O Corpo que Grita: Maternidade e Identidade em "Se Tivesse Pernas, Eu Te Chutaria” (2025)
Imagem Divulgação

Assisti ao filme no verão de 2026 na sala de cinema da Casa de Cultura Mário Quintana em Porto Alegre-RS. O título do filme de Mary Bronstein já estabelece, de imediato, uma ruptura com o imaginário da doçura materna. Ao declarar o impulso de um "chute", a obra retira o véu do romantismo e expõe as vísceras da exaustão. Para além de uma narrativa ficcional, o longa funciona como um estudo de caso sobre a solidão materna e a perda de autonomia no sistema contemporâneo.


Sob a ótica do feminismo e da pedagogia do acolhimento, podemos interpretar a trajetória da protagonista como o esgotamento de seu corpo. O filme utiliza o horror psicológico para mostrar que a maternidade, quando desprovida de rede de apoio, pode ser sentida como uma invasão constante: do tempo, do espaço físico e da saúde mental.


Essa solidão é acentuada pela estrutura familiar retratada: embora casada, a protagonista vive em um vácuo de parceria. A escolha narrativa de manter o marido ausente fisicamente durante quase toda a projeção, limitando sua presença a telefonemas que apenas interrompem o fluxo da mãe, sublinha a negligência doméstica. Quando o contato ocorre apenas pela voz, a rede de apoio se desfaz em cobranças distantes, deixando a mulher no epicentro do caos.




A exaustão retratada não é apenas física; é uma crise de identidade. O "instinto materno", tantas vezes usado como justificativa social para o sacrifício feminino, é aqui desconstruído. O filme nos lembra que, antes de ser cuidadora, existe uma mulher cujas ferramentas de suporte estão sendo testadas ao limite pelas pressões sistêmicas e pela omissão de quem deveria dividir o peso.

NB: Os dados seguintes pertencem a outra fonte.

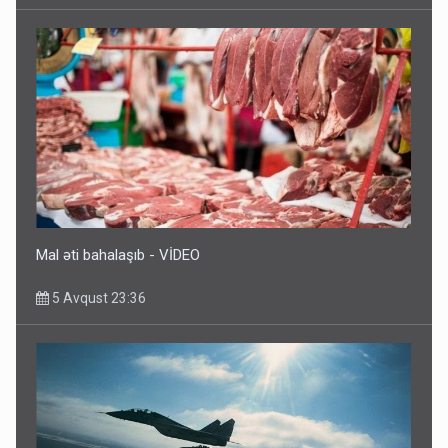
Mal əti bahalaşıb - VİDEO
5 Avqust 23:36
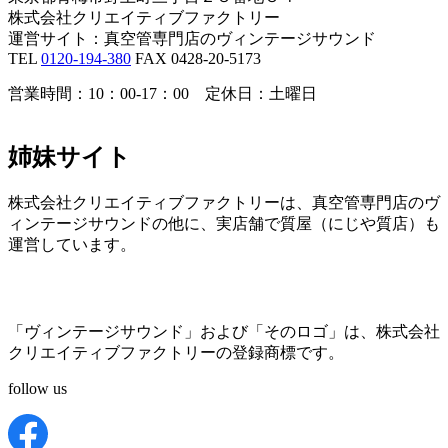
株式会社クリエイティブファクトリー
運営サイト：真空管専門店のヴィンテージサウンド
TEL
0120-194-380
FAX 0428-20-5173
営業時間：10：00-17：00 定休日：土曜日
姉妹サイト
株式会社クリエイティブファクトリーは、真空管専門店のヴ
ィンテージサウンドの他に、実店舗で質屋（にじや質店）も
運営しています。
「ヴィンテージサウンド」および「そのロゴ」は、株式会社
クリエイティブファクトリーの登録商標です。
follow us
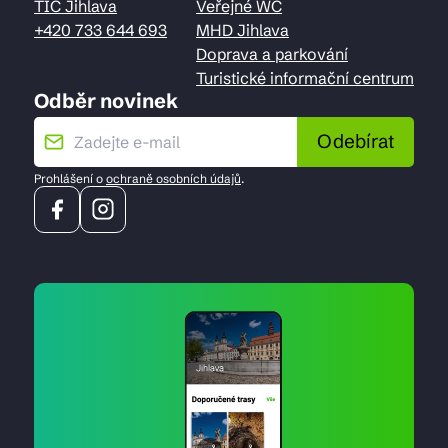
TIC Jihlava
Veřejné WC
+420 733 644 693
MHD Jihlava
Doprava a parkování
Turistické informační centrum
Odběr novinek
Odebírat
Prohlášení o
ochraně osobních údajů
.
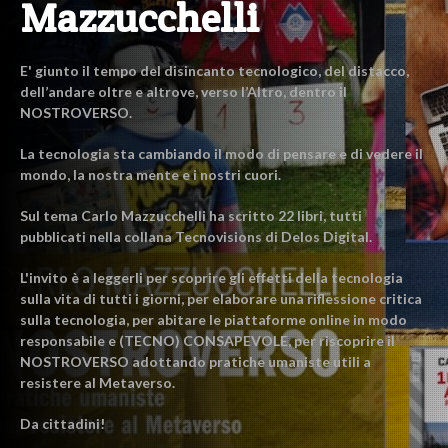
Mazzucchelli
E' giunto il tempo del disincanto tecnologico, del distacco,
dell’andare oltre e altrove, verso l’Altro, dentro il
NOSTROVERSO.
La tecnologia sta cambiando il modo di pensare e di vedere il
mondo, la nostra mente e i nostri cuori.
Sul tema Carlo Mazzucchelli ha scritto 22 libri, tutti
pubblicati nella collana Tecnovisions di Delos Digital.
L'invito è a leggerli per scoprire gli effetti della tecnologia
sulla vita di tutti i giorni, per elaborare una riflessione critica
sulla tecnologia, per abitare le piattaforme online in modo
responsabile e (TECNO) CONSAPEVOLE, per riscoprire il
NOSTROVERSO adottando pratiche umaniste utili a
resistere al Metaverso.
Da cittadini!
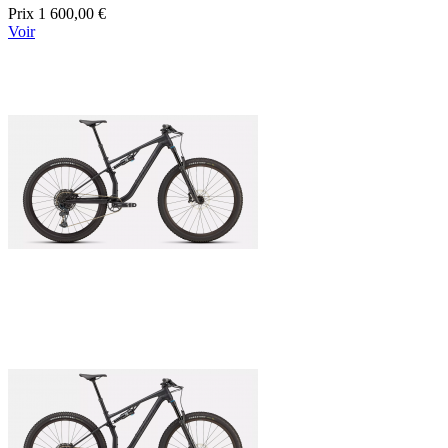
Prix
1 600,00 €
Voir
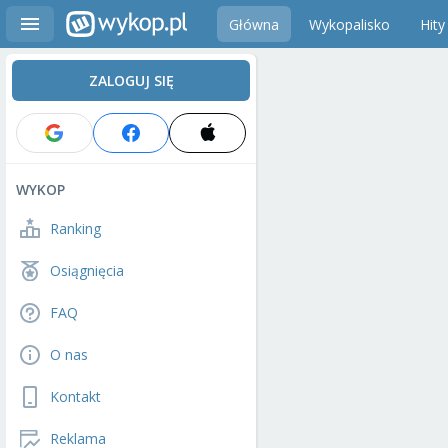
Główna
Wykopalisko
Hity
ZALOGUJ SIĘ
WYKOP
Ranking
Osiągnięcia
FAQ
O nas
Kontakt
Reklama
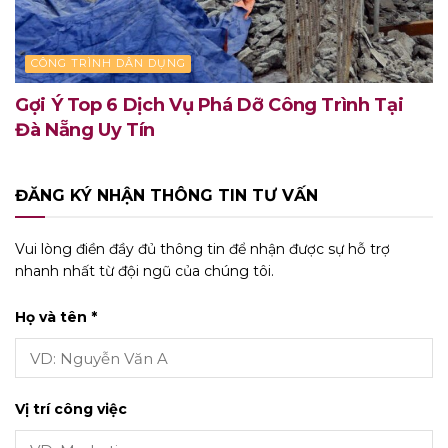
CÔNG TRÌNH DÂN DỤNG
Gợi Ý Top 6 Dịch Vụ Phá Dỡ Công Trình Tại
Đà Nẵng Uy Tín
ĐĂNG KÝ NHẬN THÔNG TIN TƯ VẤN
Vui lòng điền đầy đủ thông tin để nhận được sự hỗ trợ
nhanh nhất từ đội ngũ của chúng tôi.
Họ và tên *
Vị trí công việc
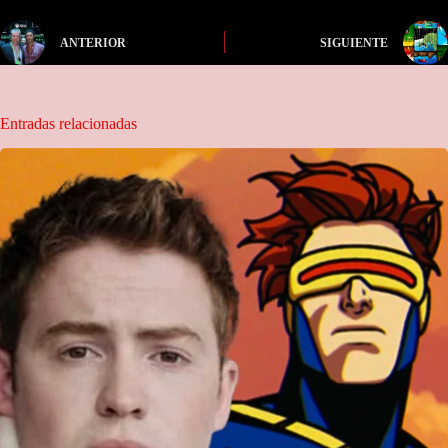
ANTERIOR
SIGUIENTE
Entradas relacionadas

A direção utiliza o ambiente doméstico como um espaço claustrofóbico, ecoando o silenciamento que muitas mulheres enfrentam. Na educação e na gestão de políticas públicas, falamos frequentemente sobre a importância da escuta ativa, mas o filme nos confronta com uma realidade onde o grito da mãe não é ouvido, e o marido, que surge fisicamente apenas no final, representa a chegada tardia de um sistema que ignora o processo do colapso.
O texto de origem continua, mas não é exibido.